You know the consequences: the stomachache and spare tire, aching head and lousy day at work, the credit card debt, and above all—the guilt.
But the immediate payoff, whether it’s pleasure or simply a sensation of feeling alive, calls to you like a siren’s song.
In the addicted mind, the urge hijacks the brain, overpowering the analytical part involved in good decision-making. Whether sex, shopping, or heroin, mental health professionals generally distinguish a habit from an addiction when it takes center stage and shoves everything else off, destroying relationships, finances, and careers. As one mental health expert put it, a healthy person plans exercise around their life. An addict plans their life around exercise.
The Making of an Addict
The scientific community has long tried to determine the factors that cause addiction. Why for instance, are an estimated nine of every 100 Americans shopaholics, when presumably we all buy things and could be susceptible? What is it that causes about 15 percent of all people in the United States who drink to become dependent?
Researchers don’t completely understand addiction and perhaps never will, but the majority does agree that the recipes for addiction vary and can include an array of factors including psychological demons, social environment, lack of intellectual stimulation, learned behavior from family members, genetics, and depression. Parsing out the ingredients and determining what causes addiction versus what was caused by it is like trying to decide if the meat was tough before being cooked or if it was tough because it was cooked improperly. But scientists have come a long way in understanding the brain circuitry involved in addiction. The research has raised hopes for medications that will quash insatiable cravings, not simply quench them with another drug as methadone does for heroin.
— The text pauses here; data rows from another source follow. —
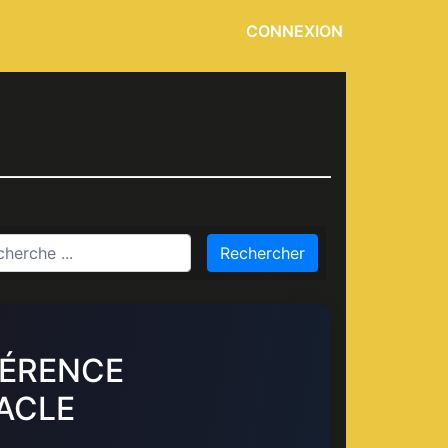
CONNEXION
Rechercher
FÉRENCE
ACLE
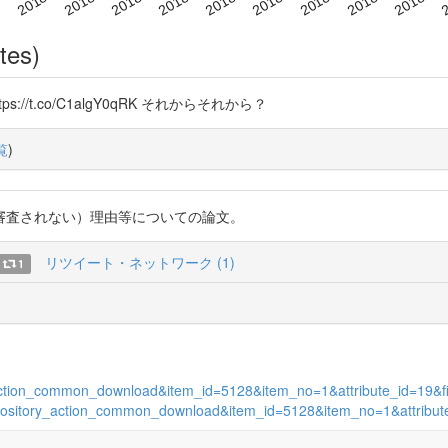
tes)
s://t.co/C1algY0qRK それからそれから？
覧
)
審査されない）理由等についての論文。
リツイート・ネットワーク (1)
1
ory_action_common_download&item_id=5128&item_no=1&attribute_id=19&f
on=repository_action_common_download&item_id=5128&item_no=1&attrib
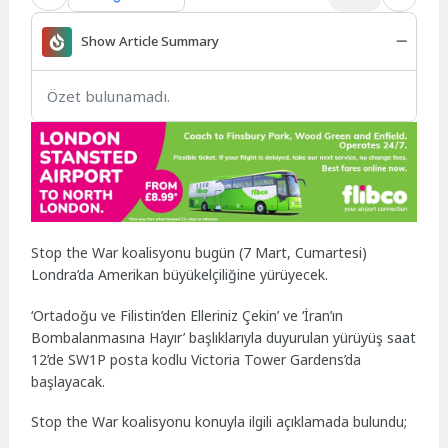
Show Article Summary
Özet bulunamadı.
Stop the War koalisyonu bugün (7 Mart, Cumartesi)
Londra’da Amerikan büyükelçiliğine yürüyecek.
‘Ortadoğu ve Filistin’den Elleriniz Çekin’ ve ‘İran’ın
Bombalanmasına Hayır’ başlıklarıyla duyurulan yürüyüş saat
12’de SW1P posta kodlu Victoria Tower Gardens’da
başlayacak.
Stop the War koalisyonu konuyla ilgili açıklamada bulundu;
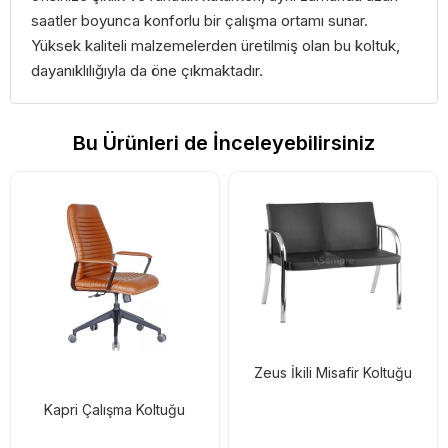
saatler boyunca konforlu bir çalışma ortamı sunar.
Yüksek kaliteli malzemelerden üretilmiş olan bu koltuk,
dayanıklılığıyla da öne çıkmaktadır.
Bu Ürünleri de İnceleyebilirsiniz
Zeus İkili Misafir Koltuğu
Kapri Çalışma Koltuğu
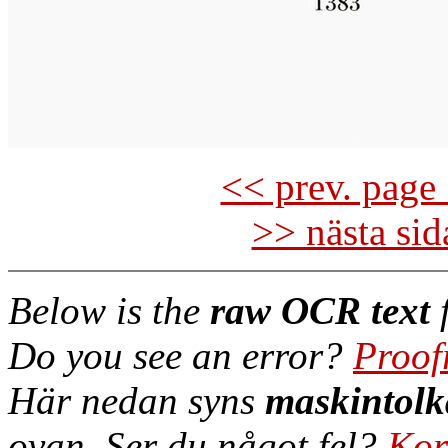
<< prev. page 
>> nästa si
Below is the
raw OCR text
f
Do you see an error?
Proof
Här nedan syns
maskintolk
ovan. Ser du något fel?
Kor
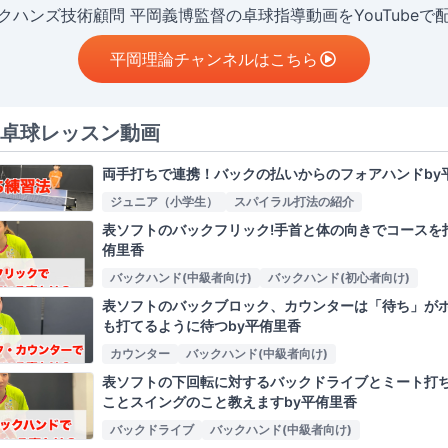
クハンズ技術顧問 平岡義博監督の卓球指導動画をYouTubeで
平岡理論チャンネルはこちら
卓球レッスン動画
両手打ちで連携！バックの払いからのフォアハンドby
ジュニア（小学生）
スパイラル打法の紹介
表ソフトのバックフリック!手首と体の向きでコースを
侑里香
バックハンド(中級者向け)
バックハンド(初心者向け)
表ソフトのバックブロック、カウンターは「待ち」がポ
も打てるように待つby平侑里香
カウンター
バックハンド(中級者向け)
表ソフトの下回転に対するバックドライブとミート打ち
ことスイングのこと教えますby平侑里香
バックドライブ
バックハンド(中級者向け)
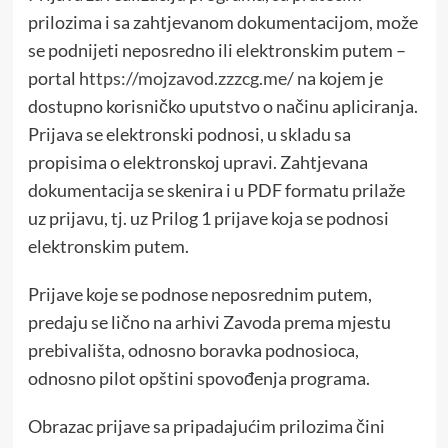
prilozima i sa zahtjevanom dokumentacijom, može
se podnijeti neposredno ili elektronskim putem –
portal
https://mojzavod.zzzcg.me/
na kojem je
dostupno korisničko uputstvo o načinu apliciranja.
Prijava se elektronski podnosi, u skladu sa
propisima o elektronskoj upravi. Zahtjevana
dokumentacija se skenira i u PDF formatu prilaže
uz prijavu, tj. uz Prilog 1 prijave koja se podnosi
elektronskim putem.
Prijave koje se podnose neposrednim putem,
predaju se lično na arhivi Zavoda prema mjestu
prebivališta, odnosno boravka podnosioca,
odnosno pilot opštini spovođenja programa.
Obrazac prijave sa pripadajućim prilozima čini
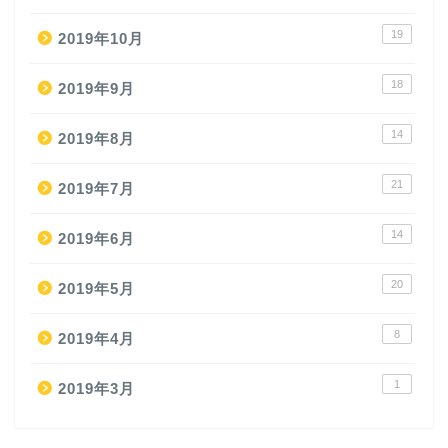
19
2019年10月
18
2019年9月
14
2019年8月
21
2019年7月
14
2019年6月
20
2019年5月
8
2019年4月
1
2019年3月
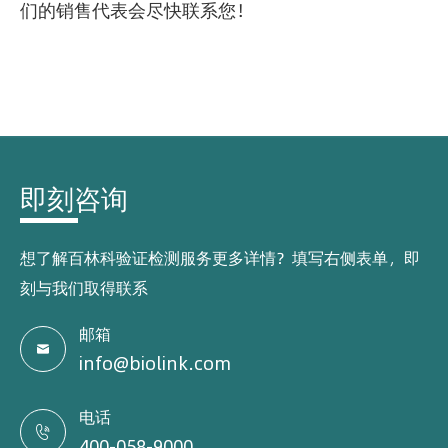
们的销售代表会尽快联系您！
即刻咨询
想了解百林科验证检测服务更多详情？填写右侧表单，即
刻与我们取得联系
邮箱

info@biolink.com
电话

400-058-9000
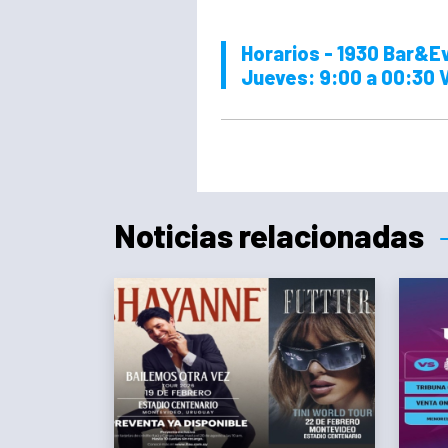
Horarios - 1930 Bar&E
Jueves: 9:00 a 00:30 
Noticias relacionadas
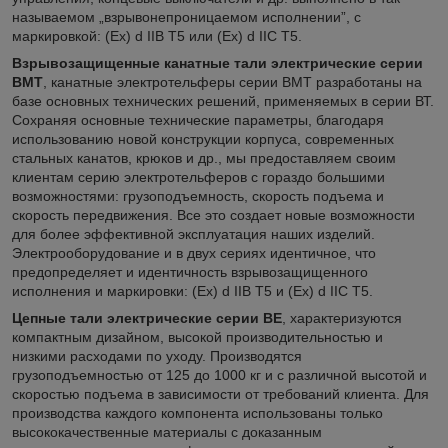
называемом „взрывонепроницаемом исполнении”, с
маркировкой: (Ех) d IIB T5 или (Ех) d IIC T5.
Взрывозащищенные канатные тали электрические серии
ВМТ
, канатные электротельферы серии BМТ разработаны на
базе основных технических решений, применяемых в серии ВТ.
Сохраняя основные технические параметры, благодаря
использованию новой конструкции корпуса, современных
стальных канатов, крюков и др., мы предоставляем своим
клиентам серию электротельферов с гораздо большими
возможностями: грузоподъемность, скорость подъема и
скорость передвижения. Все это создает новые возможности
для более эффективной эксплуатация наших изделий.
Электрооборудование и в двух сериях идентичное, что
предопределяет и идентичность взрывозащищенного
исполнения и маркировки: (Ех) d IIB T5 и (Ех) d IIC T5.
Цепные тали электрические серии ВЕ
, характеризуются
компактным дизайном, высокой производительностью и
низкими расходами по уходу. Производятся
грузоподъемностью от 125 до 1000 кг и с различной высотой и
скоростью подъема в зависимости от требований клиента. Для
производства каждого компонента использованы только
высококачественные материалы с доказанным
Much research points to effects of the neurotransmitter dopamine as a key to addiction. The brain chemical involved in motivation, pleasure, and learning, dopamine helps us feel alert and excited about life. For people who don’t derive satisfaction or find joy in everyday life, theorists say that flooding the brain with dopamine provides the “fix” that they don’t normally get. But the excess of dopamine eventually inhibits the function of other stimulating parts of the brain, increasing the need for the substance or activity to recreate the feeling. Environmental factors play a large role in dopamine processing. An experiment demonstrated that when monkeys were relegated to lower social status, they actually lost dopamine receptors.
Scientists have also looked at how methamphetamine addicts’ brains operate. In a meth addict, the portion of the brain involved in the pleasure rewards-system works overtime, while the prefrontal cortex, the more analytical part of the brain crucial for good-decision making is sluggish, hardly showing any activity. In recovery, users’ brains will begin to show more normal patterns, with the prefrontal cortex picking up the pace and exerting its proper authority.
Addiction sans Substance
As experts examine non-substance abuse addictions (and the acceptance that they exist grows), they have found that brains can react to activities the way they do to drugs.
For example, in obese, compulsive eaters, scans have shown hyperactivity in the parts of the brain that interpret food stimuli—the lips, tongue, and mouth. For them, eating is a drug, an otherworldly pleasure. For addictions to gambling and shopping, many experts say that the same feel-good chemicals come into play.
The cycle for nonchemical addictions also mirrors that of substance abusers. They experience the fleeting “high,” the remorse, and then feel so badly that the only respite is to repeat it again.